» Brief
Would you return the entries below exactly from the line containing "Adatvédelmi tájékozt" onward, ending with the final line and including it, and nothing else?

━━━ Provided material ━━━

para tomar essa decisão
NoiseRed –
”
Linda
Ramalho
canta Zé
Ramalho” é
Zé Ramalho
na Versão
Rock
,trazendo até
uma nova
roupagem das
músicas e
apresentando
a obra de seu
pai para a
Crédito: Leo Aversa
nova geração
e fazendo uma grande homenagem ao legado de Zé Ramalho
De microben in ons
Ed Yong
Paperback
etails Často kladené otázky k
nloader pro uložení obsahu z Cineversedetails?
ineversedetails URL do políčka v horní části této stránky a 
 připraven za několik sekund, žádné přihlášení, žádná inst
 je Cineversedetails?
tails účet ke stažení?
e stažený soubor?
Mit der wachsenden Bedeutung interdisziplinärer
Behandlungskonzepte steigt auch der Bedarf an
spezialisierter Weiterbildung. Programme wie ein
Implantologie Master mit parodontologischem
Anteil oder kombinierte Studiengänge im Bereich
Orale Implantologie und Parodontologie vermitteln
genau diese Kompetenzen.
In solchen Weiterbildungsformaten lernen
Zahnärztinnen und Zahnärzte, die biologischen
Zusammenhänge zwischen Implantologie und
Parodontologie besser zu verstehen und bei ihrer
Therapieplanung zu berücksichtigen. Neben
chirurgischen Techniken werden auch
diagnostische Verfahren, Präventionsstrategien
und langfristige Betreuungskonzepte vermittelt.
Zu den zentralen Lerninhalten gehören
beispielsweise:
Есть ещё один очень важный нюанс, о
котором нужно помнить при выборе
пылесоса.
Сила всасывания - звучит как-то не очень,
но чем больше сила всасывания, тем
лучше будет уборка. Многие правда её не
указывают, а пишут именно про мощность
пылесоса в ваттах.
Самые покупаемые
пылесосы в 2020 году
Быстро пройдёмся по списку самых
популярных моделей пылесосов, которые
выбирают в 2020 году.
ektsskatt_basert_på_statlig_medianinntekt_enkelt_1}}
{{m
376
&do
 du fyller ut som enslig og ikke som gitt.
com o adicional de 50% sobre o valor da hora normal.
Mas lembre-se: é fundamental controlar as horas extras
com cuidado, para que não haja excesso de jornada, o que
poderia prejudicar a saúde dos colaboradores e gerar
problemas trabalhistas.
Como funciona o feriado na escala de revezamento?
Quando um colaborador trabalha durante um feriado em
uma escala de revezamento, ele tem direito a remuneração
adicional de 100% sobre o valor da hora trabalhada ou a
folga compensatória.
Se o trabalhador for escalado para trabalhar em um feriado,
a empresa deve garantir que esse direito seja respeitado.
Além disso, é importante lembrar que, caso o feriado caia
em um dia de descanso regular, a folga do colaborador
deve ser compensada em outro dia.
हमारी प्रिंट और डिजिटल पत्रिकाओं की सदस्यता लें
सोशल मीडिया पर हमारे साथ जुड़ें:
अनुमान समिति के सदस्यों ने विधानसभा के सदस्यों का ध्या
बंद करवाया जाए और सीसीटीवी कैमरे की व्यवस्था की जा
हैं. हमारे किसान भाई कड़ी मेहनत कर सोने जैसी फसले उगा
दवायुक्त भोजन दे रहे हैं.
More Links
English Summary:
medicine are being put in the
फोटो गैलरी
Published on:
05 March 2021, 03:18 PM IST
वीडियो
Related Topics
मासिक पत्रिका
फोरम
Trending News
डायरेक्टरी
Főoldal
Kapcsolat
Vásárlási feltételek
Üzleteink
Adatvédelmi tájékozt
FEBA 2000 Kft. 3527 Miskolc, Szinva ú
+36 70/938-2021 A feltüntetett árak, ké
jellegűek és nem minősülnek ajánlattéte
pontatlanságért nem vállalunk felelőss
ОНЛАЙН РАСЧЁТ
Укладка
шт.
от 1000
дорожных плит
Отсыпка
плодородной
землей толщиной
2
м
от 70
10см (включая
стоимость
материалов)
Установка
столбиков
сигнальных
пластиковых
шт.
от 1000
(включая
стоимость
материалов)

━━━

» Exercise output
Adatvédelmi tájékozt
FEBA 2000 Kft. 3527 Miskolc, Szinva ú
+36 70/938-2021 A feltüntetett árak, ké
jellegűek és nem minősülnek ajánlattéte
pontatlanságért nem vállalunk felelőss
ОНЛАЙН РАСЧЁТ
Укладка
шт.
от 1000
дорожных плит
Отсыпка
плодородной
землей толщиной
2
м
от 70
10см (включая
стоимость
материалов)
Установка
столбиков
сигнальных
пластиковых
шт.
от 1000
(включая
стоимость
материалов)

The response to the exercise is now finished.